A writer can never be so completely sure the end of a book is the actual end of the story.
When I finished KEEPER of an ORDINARY in the summer of 2015 I was fairly certain I had written all I could with the characters and the story. Or so I thought. Ideas kept popping into my consciousness, different slants extending the story.
KEEPER of an ORDINARY is a thriller about a Chicago journalist named Richard Rice. Rich gets the lead of his life and starts investigating and writing about the Russian Mafia’s human trafficking and prostitution rackets in Chicago. Goes without saying, but I’ll say it anyway, the Russians were bent on silencing Rich. They almost succeeded with an assassination attempt. On the advice of the cops, Rich goes on the lam. He leaves his wife with her mother in Glencoe, IL. And to survive he buys a small bar in South Omaha, naming it The Ordinary, and goes off-the-grid calling himself Keeper.

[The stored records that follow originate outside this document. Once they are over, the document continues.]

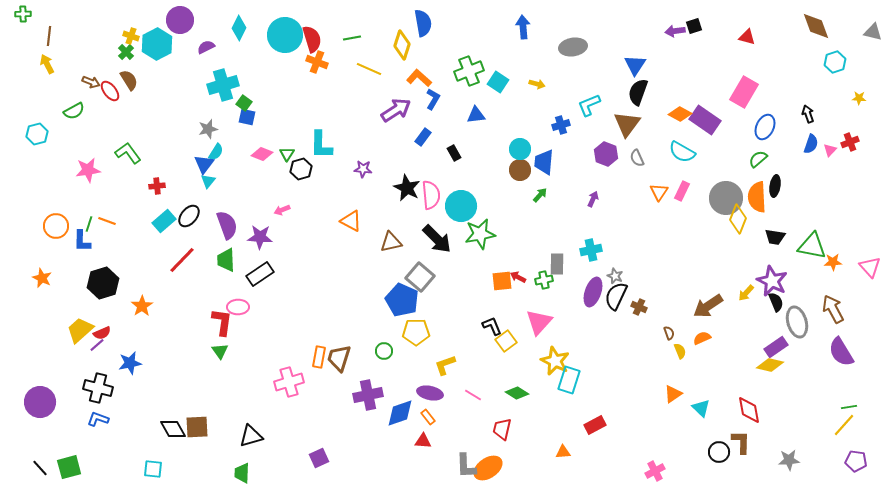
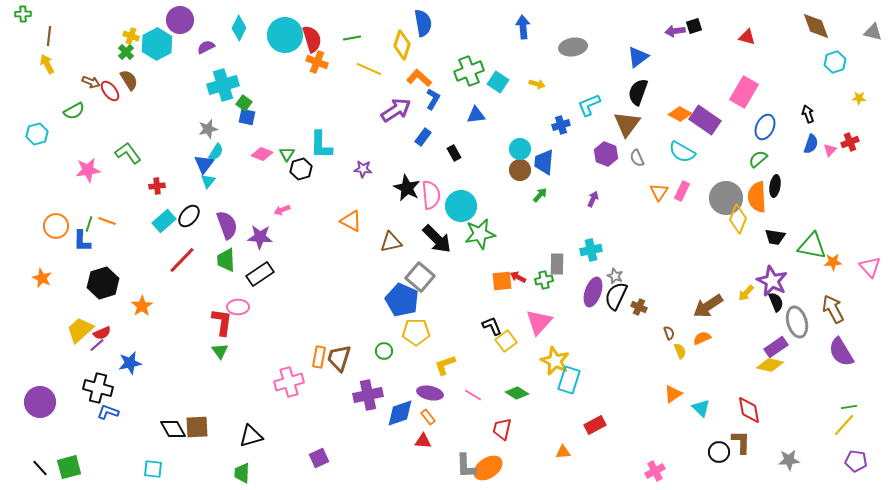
blue triangle at (635, 65): moved 3 px right, 8 px up; rotated 20 degrees clockwise
blue L-shape at (98, 419): moved 10 px right, 7 px up
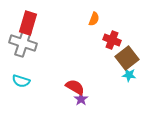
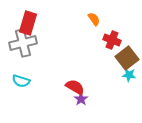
orange semicircle: rotated 56 degrees counterclockwise
gray cross: rotated 32 degrees counterclockwise
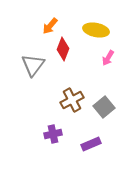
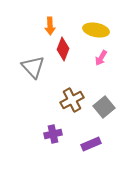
orange arrow: rotated 42 degrees counterclockwise
pink arrow: moved 7 px left
gray triangle: moved 2 px down; rotated 20 degrees counterclockwise
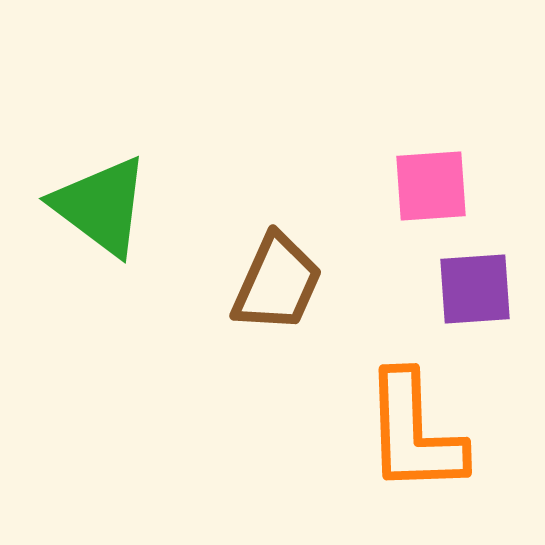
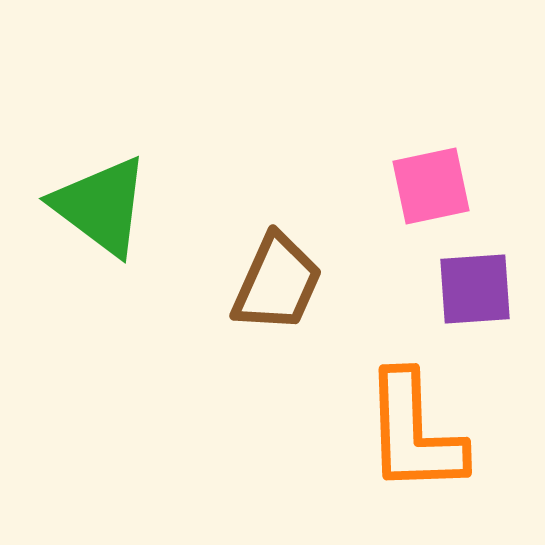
pink square: rotated 8 degrees counterclockwise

Not much of a thriller if I ended it there. Of course, through subterfuge the Russians find Rich; and there is a terrific shoot-out in The Ordinary.
I hope that scene is as much fun to read as it was to write.
Rich survives. Rich’s wife survives, for they went after her as well. The Russians don’t survive. (And Rich’s lil dog Roommate doesn’t survive—which made a lot of people mad at me.) I said the Russians don’t survive, well, one is wounded, but gets away.
I finished the novel, leaned back in my chair and sighed. But within weeks I started to have these long drawn out thoughts about how come heroes of thrillers never had to face the same stuff normal people do. How come? And what about the surviving members of the Russian Mafia—are they just going to throw up their hands and say “oh well”? And the head of the Russians in Chicago was connected to an ex-KGB general.
It all spun out in my head, and then on paper until it finally came out in paperback—KEEPER: Trial & Vengeance was published July 2017.
Never give up on good characters, they will nag you and bug you because there is more to their stories than just the one tale.